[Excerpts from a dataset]
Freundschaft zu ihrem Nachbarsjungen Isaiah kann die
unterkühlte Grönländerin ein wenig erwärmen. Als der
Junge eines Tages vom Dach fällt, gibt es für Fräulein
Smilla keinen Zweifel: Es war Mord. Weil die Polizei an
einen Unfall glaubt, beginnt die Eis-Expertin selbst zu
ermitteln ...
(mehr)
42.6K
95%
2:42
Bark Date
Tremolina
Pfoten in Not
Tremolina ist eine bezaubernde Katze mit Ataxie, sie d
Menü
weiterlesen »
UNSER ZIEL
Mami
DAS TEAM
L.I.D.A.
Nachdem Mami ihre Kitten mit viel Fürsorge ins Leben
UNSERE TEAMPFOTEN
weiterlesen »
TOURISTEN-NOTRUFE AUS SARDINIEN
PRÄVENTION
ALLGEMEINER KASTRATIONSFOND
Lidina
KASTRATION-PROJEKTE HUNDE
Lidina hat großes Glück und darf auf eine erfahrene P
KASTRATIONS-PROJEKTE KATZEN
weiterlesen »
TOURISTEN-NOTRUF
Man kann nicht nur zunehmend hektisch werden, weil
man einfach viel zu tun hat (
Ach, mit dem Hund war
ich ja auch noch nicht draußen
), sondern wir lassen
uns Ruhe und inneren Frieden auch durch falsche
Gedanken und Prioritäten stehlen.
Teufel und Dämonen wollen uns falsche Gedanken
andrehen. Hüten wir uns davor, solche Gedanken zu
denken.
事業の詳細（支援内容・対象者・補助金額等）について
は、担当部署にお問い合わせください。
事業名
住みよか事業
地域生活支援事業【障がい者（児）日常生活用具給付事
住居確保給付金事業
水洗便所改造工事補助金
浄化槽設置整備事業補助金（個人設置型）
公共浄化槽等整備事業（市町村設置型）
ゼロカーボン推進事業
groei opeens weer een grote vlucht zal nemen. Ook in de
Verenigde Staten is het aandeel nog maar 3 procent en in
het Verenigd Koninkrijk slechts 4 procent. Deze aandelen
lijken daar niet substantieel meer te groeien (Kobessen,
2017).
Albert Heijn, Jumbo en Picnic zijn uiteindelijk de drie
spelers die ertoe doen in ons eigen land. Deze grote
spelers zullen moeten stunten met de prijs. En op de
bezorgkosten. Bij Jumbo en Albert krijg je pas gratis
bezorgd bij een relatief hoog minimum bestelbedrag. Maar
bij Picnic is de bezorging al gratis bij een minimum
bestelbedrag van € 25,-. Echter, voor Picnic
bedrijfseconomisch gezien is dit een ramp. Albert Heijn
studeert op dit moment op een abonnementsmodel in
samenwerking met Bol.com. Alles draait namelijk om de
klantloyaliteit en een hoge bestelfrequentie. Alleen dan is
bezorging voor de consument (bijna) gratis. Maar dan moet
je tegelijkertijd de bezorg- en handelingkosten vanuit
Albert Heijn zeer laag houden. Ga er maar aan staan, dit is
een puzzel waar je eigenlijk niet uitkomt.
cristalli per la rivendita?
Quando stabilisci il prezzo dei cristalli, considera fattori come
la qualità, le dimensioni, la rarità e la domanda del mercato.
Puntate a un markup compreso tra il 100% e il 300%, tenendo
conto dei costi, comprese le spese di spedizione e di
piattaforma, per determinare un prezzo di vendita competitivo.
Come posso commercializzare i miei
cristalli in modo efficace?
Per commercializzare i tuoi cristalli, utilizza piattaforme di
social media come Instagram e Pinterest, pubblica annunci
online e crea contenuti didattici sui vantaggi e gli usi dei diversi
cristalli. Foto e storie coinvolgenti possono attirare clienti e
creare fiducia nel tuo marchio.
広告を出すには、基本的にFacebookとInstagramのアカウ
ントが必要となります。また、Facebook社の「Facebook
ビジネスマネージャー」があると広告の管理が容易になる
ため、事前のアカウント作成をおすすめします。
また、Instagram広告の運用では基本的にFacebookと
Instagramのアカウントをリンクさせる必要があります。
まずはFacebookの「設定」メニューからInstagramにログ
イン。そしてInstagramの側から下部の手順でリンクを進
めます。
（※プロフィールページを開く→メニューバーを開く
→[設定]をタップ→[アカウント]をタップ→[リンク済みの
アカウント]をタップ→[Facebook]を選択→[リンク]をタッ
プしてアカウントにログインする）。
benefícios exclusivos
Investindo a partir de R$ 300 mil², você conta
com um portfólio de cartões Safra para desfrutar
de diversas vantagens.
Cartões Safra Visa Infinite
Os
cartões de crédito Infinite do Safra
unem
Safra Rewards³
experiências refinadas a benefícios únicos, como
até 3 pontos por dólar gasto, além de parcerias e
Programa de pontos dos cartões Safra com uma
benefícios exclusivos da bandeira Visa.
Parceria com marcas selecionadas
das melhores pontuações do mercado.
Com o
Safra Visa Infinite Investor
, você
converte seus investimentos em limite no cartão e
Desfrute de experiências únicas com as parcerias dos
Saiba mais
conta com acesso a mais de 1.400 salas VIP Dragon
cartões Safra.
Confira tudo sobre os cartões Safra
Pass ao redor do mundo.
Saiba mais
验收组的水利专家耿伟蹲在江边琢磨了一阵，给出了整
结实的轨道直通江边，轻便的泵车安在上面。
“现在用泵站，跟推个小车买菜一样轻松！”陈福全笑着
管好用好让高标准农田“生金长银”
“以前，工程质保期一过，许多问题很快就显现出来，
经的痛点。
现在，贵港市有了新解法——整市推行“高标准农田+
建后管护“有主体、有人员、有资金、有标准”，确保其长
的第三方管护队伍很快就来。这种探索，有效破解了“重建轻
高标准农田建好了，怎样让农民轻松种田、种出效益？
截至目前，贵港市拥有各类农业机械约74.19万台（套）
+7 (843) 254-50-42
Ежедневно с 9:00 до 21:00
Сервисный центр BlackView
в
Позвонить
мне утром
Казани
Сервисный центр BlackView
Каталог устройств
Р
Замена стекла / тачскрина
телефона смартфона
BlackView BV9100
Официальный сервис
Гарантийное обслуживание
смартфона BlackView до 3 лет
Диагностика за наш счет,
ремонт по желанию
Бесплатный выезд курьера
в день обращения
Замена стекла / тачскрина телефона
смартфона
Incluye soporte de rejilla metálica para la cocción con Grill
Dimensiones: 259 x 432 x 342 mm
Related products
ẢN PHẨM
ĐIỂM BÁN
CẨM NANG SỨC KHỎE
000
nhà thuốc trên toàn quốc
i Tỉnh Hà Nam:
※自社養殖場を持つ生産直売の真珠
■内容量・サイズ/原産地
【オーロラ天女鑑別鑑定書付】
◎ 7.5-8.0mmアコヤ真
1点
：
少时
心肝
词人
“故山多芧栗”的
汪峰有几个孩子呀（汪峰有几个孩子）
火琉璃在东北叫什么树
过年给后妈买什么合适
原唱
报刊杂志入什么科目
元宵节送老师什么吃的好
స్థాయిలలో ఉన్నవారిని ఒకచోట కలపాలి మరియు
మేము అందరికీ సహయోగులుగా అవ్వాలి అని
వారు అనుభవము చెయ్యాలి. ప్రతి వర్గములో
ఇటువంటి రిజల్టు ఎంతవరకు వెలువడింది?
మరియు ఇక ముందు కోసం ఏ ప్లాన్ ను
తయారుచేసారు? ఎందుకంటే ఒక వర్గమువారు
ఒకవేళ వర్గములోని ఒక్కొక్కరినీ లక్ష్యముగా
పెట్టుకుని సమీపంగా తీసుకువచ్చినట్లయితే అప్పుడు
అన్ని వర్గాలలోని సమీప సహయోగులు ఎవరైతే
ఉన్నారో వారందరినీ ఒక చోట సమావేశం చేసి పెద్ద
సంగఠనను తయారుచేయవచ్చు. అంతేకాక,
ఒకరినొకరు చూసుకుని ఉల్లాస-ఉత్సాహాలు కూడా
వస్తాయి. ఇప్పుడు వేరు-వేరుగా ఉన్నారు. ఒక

Problem:
Find the lines in the records above that hold the word "Deze", and give only how many there are.

Problem solution:
2